CHENNAI: About four weeks after the Tamil Nadu Online Gaming Authority (TNOGA) sent show cause notices to 15 firms running opinion trading apps, a few of them have stopped offering their services in Tamil Nadu, while others are expected to soon follow suit, official sources said.
Opinion trading application, better known as prediction markets, is a relatively new concept to India in which users are allowed to place bets on the outcomes of future events, not restricted to sport alone.
According to a senior official, these opinion trading applications, although operate on similar lines as any other betting applications, they use the terminology of “shares” for the payout instead of money.
For instance, from a sporting perspective, users can bet on whether a particular IPL team would win or not and buy 100 shares worth Rs 5 each. Similarly, users could also bet on political developments like whether a politician will get a particular post or win an election. If their prediction comes true, the value of the “shares” they purchased goes up, which can in turn be monetised.
“Though it is marketed as a game of skill, it is a game of chance and an outright form of gambling according to me,” a senior Tamil Nadu government official, who requested anonymity, said. TNIE could verify that one of the 15 popular applications which received a show cause notice, Probo, has enabled geofencing (location restriction) for users in Tamil Nadu.
The official said that the firms had proactively taken this step after the TNOGA notices, as they may not have wanted to risk their entire website/app offering other games getting banned in Tamil Nadu. According to official sources, some of the opinion trading platforms which have received notices from TNOGA include Probo, MPL and SportsBaazi.

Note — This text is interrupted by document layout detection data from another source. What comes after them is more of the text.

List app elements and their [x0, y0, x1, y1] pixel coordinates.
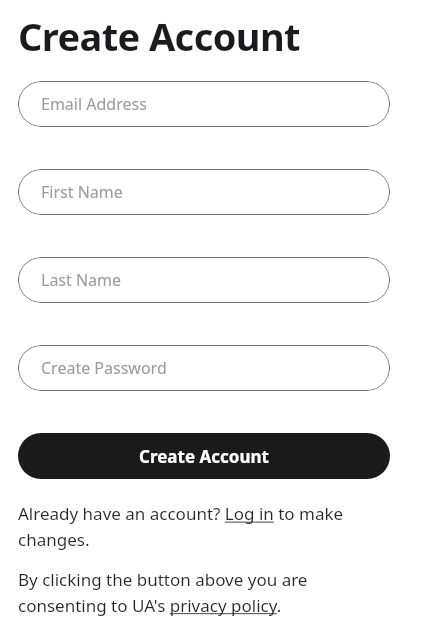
button[interactable]: By clicking the button above you are con…	[18, 568, 390, 617]
staticText: Create Account	[18, 10, 300, 62]
button[interactable]: Create Password	[18, 345, 390, 391]
button[interactable]: Create Account	[18, 433, 390, 479]
button[interactable]: First Name	[18, 169, 390, 215]
staticText: Last Name	[41, 269, 122, 291]
button[interactable]: Last Name	[18, 257, 390, 303]
staticText: Create Password	[41, 357, 167, 379]
button[interactable]: Already have an account? Log in to make …	[18, 502, 390, 551]
staticText: Already have an account? Log in to make …	[18, 502, 390, 551]
button[interactable]: Email Address	[18, 81, 390, 127]
staticText: First Name	[41, 181, 123, 203]
staticText: Create Account	[139, 445, 269, 468]
staticText: Email Address	[41, 93, 147, 115]
staticText: By clicking the button above you are con…	[18, 568, 390, 617]
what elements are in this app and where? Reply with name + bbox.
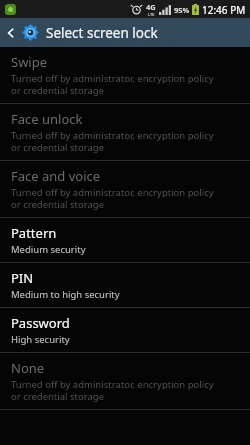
staticText: Medium security [11, 243, 86, 256]
button[interactable]: Password [0, 308, 250, 352]
button[interactable]: Pattern [0, 218, 250, 262]
staticText: Turned off by administrator, encryption … [11, 72, 214, 97]
staticText: Pattern [11, 224, 57, 242]
button[interactable]: Swipe [0, 47, 250, 103]
button[interactable]: Back [0, 18, 22, 47]
button[interactable]: Face unlock [0, 104, 250, 160]
staticText: Swipe [11, 53, 48, 71]
staticText: 12:46 PM [202, 3, 246, 17]
staticText: PIN [11, 269, 34, 287]
staticText: LTE [148, 12, 155, 17]
button[interactable]: Face and voice [0, 161, 250, 217]
staticText: Turned off by administrator, encryption … [11, 186, 214, 211]
staticText: Turned off by administrator, encryption … [11, 378, 214, 403]
button[interactable]: PIN [0, 263, 250, 307]
staticText: 95% [174, 5, 190, 15]
staticText: Face unlock [11, 110, 83, 128]
staticText: High security [11, 333, 70, 346]
staticText: None [11, 359, 45, 377]
button[interactable]: None [0, 353, 250, 409]
staticText: Select screen lock [46, 24, 158, 42]
staticText: Password [11, 314, 70, 332]
staticText: Medium to high security [11, 288, 120, 301]
staticText: 4G [146, 2, 156, 12]
staticText: Turned off by administrator, encryption … [11, 129, 214, 154]
staticText: Face and voice [11, 167, 101, 185]
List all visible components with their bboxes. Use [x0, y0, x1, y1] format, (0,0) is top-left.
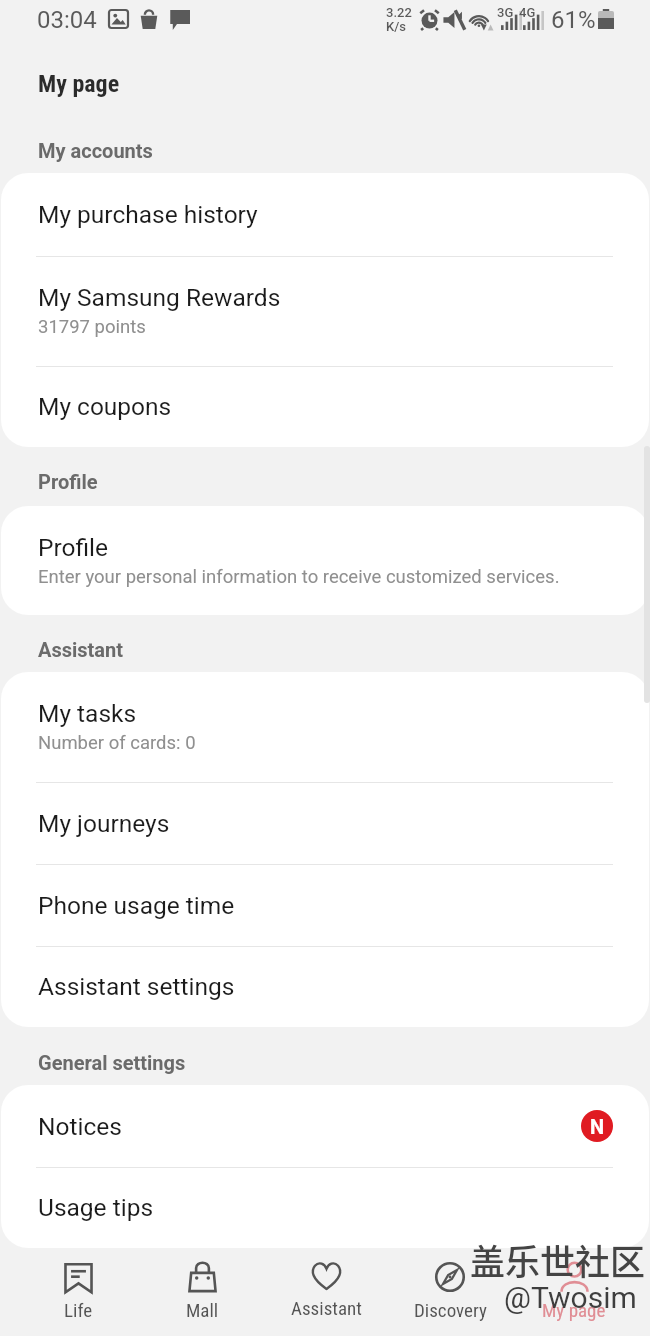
button[interactable]: My purchase history [0, 173, 650, 256]
staticText: My page [542, 1299, 606, 1321]
button[interactable]: Life [16, 1248, 140, 1336]
button[interactable]: Mall [140, 1248, 264, 1336]
staticText: Life [64, 1299, 93, 1321]
button[interactable]: Discovery [388, 1248, 512, 1336]
staticText: 3.22 [386, 5, 412, 20]
staticText: 03:04 [37, 6, 97, 34]
staticText: My journeys [38, 809, 170, 838]
staticText: K/s [386, 19, 406, 34]
staticText: My coupons [38, 392, 172, 421]
button[interactable]: My Samsung Rewards [0, 256, 650, 366]
staticText: Phone usage time [38, 891, 235, 920]
staticText: Number of cards: 0 [38, 732, 196, 754]
staticText: My purchase history [38, 200, 258, 229]
staticText: Usage tips [38, 1193, 154, 1222]
button[interactable]: My journeys [0, 782, 650, 864]
staticText: 3G [497, 5, 514, 20]
button[interactable]: Notices [0, 1085, 650, 1167]
staticText: 31797 points [38, 316, 146, 338]
button[interactable]: My page [512, 1248, 636, 1336]
staticText: Discovery [414, 1299, 487, 1321]
staticText: Enter your personal information to recei… [38, 566, 560, 588]
staticText: My accounts [38, 139, 153, 162]
staticText: Mall [186, 1299, 219, 1321]
button[interactable]: Profile [0, 506, 650, 615]
staticText: General settings [38, 1051, 186, 1074]
staticText: 4G [519, 5, 536, 20]
staticText: My tasks [38, 699, 137, 728]
button[interactable]: Assistant settings [0, 946, 650, 1027]
staticText: @Twosim [504, 1280, 637, 1315]
staticText: 61% [551, 6, 596, 34]
staticText: N [590, 1115, 605, 1138]
staticText: Profile [38, 470, 98, 493]
button[interactable]: My coupons [0, 366, 650, 447]
staticText: Assistant [291, 1297, 362, 1319]
staticText: Profile [38, 533, 109, 562]
button[interactable]: My tasks [0, 672, 650, 782]
button[interactable]: Usage tips [0, 1167, 650, 1248]
button[interactable]: Phone usage time [0, 864, 650, 946]
staticText: Notices [38, 1112, 122, 1141]
staticText: Assistant [38, 638, 123, 661]
staticText: My Samsung Rewards [38, 283, 281, 312]
staticText: Assistant settings [38, 972, 235, 1001]
staticText: My page [38, 70, 120, 98]
staticText: 盖乐世社区 [470, 1234, 646, 1285]
button[interactable]: Assistant [264, 1248, 388, 1336]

They were all flagged for allowing opinion trading. Probo and SportsBaazi recently shut operations in Haryana after the state introduced the Prevention of Public Gambling Act, 2025. Chhattisgarh too banned opinion trading apps recently. This development also comes a month after the Securities and Exchange Board of India (SEBI) had issued a warning against opinion trading platforms.

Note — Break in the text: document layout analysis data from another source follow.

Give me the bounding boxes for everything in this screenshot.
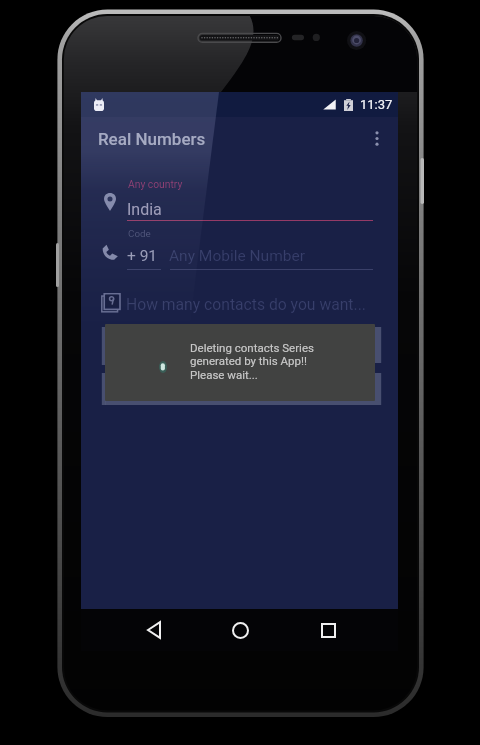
staticText: Code (128, 228, 151, 239)
button[interactable]: Deleting contacts Series generated by th… (105, 324, 375, 401)
button[interactable]: Home (218, 609, 262, 651)
button[interactable]: Back (132, 609, 176, 651)
staticText: Any country (128, 178, 183, 190)
button[interactable]: Recent apps (306, 609, 350, 651)
staticText: India (127, 200, 162, 219)
staticText: Deleting contacts Series generated by th… (190, 341, 314, 381)
staticText: + 91 (127, 247, 158, 265)
staticText: Real Numbers (98, 129, 206, 149)
staticText: How many contacts do you want... (126, 295, 366, 313)
button[interactable]: More options (355, 117, 398, 160)
staticText: 11:37 (360, 97, 393, 112)
staticText: Any Mobile Number (169, 247, 305, 265)
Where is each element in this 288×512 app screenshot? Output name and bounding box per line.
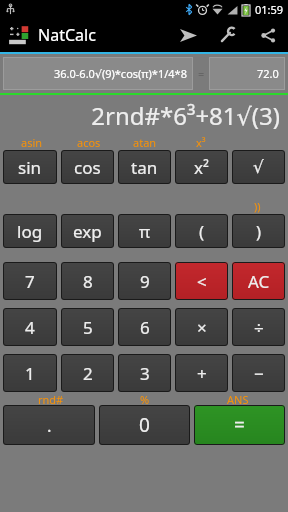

“In some cases, opinion trading platforms are designed in a manner so as to resemble an investment platform as they use terminologies such as profits, stop loss, trading, etc., which are terms closely associated with trades in securities. In view of the above, investors are advised to note that in general, opinion trading does not fall within regulatory purview of SEBI, as what is traded is not security,” the SEBI warning said.